A white supremacist makes an interesting discovery

The 14% figure lacks context to be truly useful for outsider interpretation.

Consider this problem as an analogy: take a book and randomly open two pages. Your task is to compare these two pages and express their similarity as a single percentage. There are many ways you could go about it: you could just brute-force it, comparing letter-by-letter, or you could compare individual words, sentences, or attempt to gauge the meaning of the whole page at once. You could give a higher similarity score for words that have the same letters in a different order, or you could prioritise synonyms.

The different approaches are all valid in their own right and can be practically applied depending on your goal (e.g. hunting typos or checking accuracy of a translation), but the single number you end up with won’t really be useful unless you also say which method you used.

The same applies to genetic information.

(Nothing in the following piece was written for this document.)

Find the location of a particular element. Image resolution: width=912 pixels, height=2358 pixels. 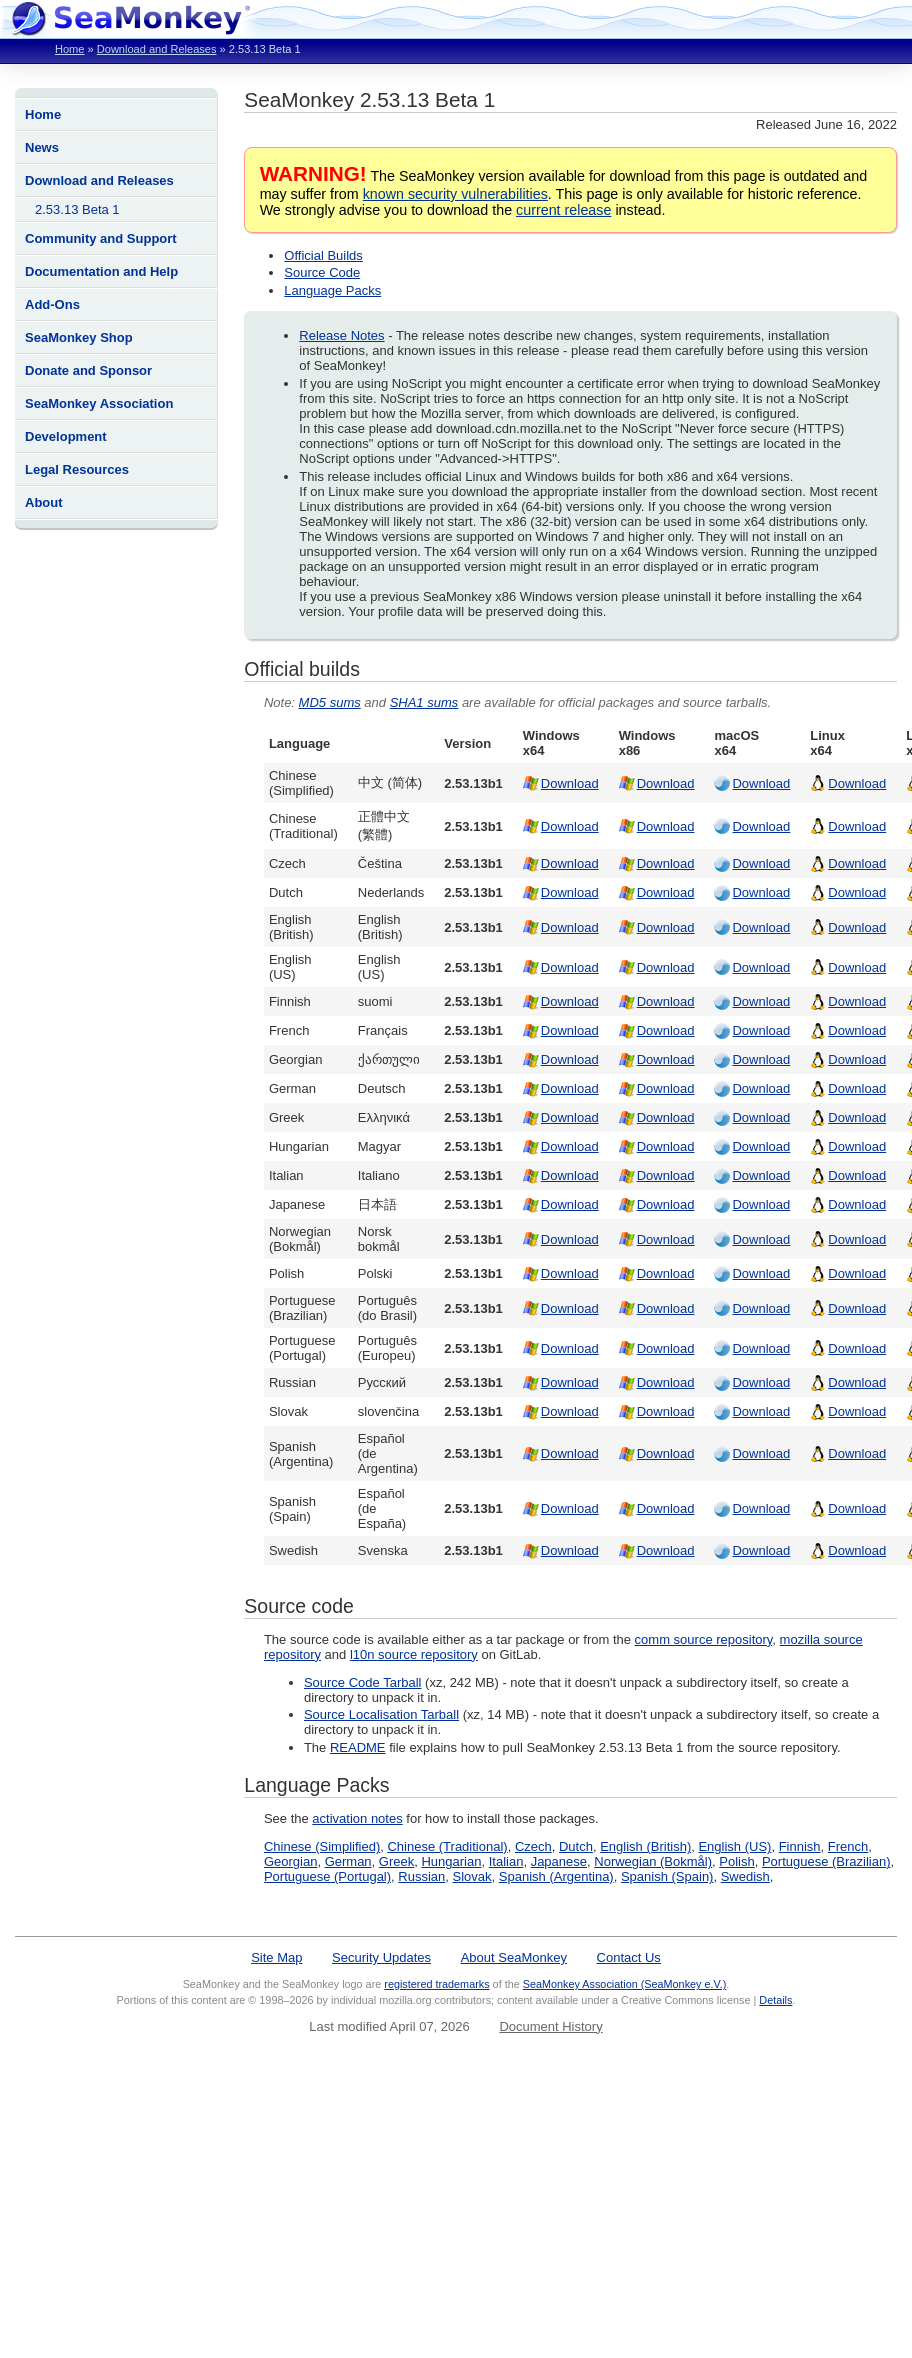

There are many ways to compare genetic samples, the results of many of which can be expressed in percentages, and they are chosen depending on the task (comparing species from different kingdoms of life, comparing closely-related species, comparing different populations of the same species, determining ancestry, identifying mutations in different cells of the same individual, etc).

There certainly are reliable genetic markers that can be used to determine ancestry (it wouldn’t be labelled “black” or “white”, but something along the lines of “possibly Senegal or generally the West African region” or “North European, most likely Sweden”) and I’m sure the test in this story did find relatively recent partial ancestry from Sub-Saharan Africa, but without more details I wouldn’t dare to speculate which or how many of the guy’s ancestors were African.